Retype exactly the lines from the line with "Menang Dramatis, Indonesia" to the end of the data, keeping both boundary lines.
=======
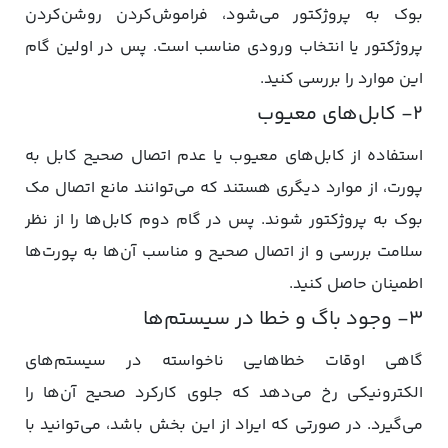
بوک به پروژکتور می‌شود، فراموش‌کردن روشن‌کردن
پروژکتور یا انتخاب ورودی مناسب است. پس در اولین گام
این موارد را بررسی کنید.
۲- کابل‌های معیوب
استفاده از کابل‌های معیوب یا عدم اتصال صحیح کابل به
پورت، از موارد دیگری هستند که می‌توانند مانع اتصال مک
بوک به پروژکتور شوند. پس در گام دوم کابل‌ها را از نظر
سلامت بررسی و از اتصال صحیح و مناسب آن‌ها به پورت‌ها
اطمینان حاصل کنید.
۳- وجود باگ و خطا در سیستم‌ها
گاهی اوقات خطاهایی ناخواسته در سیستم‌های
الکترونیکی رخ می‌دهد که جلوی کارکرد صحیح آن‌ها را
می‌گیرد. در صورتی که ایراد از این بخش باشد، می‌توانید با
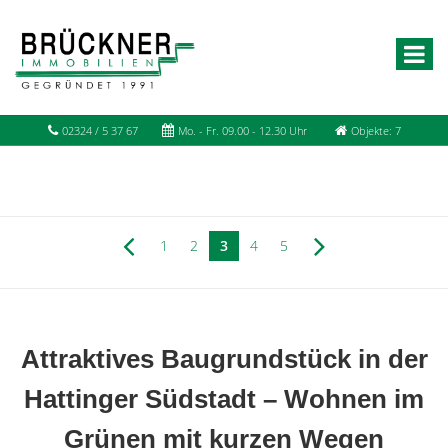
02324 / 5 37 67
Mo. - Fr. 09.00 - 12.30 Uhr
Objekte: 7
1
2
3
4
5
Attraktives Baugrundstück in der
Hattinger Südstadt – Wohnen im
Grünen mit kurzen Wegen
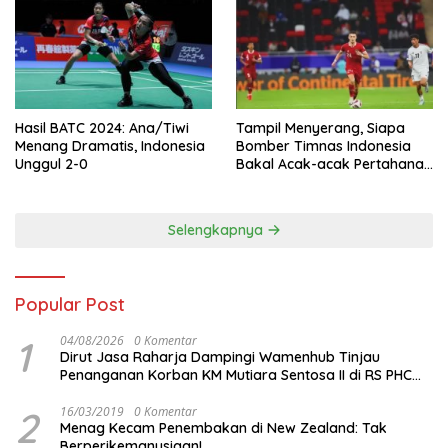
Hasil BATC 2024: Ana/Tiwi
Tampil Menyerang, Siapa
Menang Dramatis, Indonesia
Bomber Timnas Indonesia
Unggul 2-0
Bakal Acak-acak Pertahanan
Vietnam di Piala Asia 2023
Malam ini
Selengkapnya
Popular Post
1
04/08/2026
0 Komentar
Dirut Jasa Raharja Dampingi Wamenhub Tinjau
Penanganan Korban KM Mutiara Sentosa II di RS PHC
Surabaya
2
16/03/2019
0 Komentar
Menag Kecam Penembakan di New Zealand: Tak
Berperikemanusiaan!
=======
## SOLUTION TO THIS EXERCISE
Menang Dramatis, Indonesia
Bomber Timnas Indonesia
Unggul 2-0
Bakal Acak-acak Pertahanan
Vietnam di Piala Asia 2023
Malam ini
Selengkapnya
Popular Post
1
04/08/2026
0 Komentar
Dirut Jasa Raharja Dampingi Wamenhub Tinjau
Penanganan Korban KM Mutiara Sentosa II di RS PHC
Surabaya
2
16/03/2019
0 Komentar
Menag Kecam Penembakan di New Zealand: Tak
Berperikemanusiaan!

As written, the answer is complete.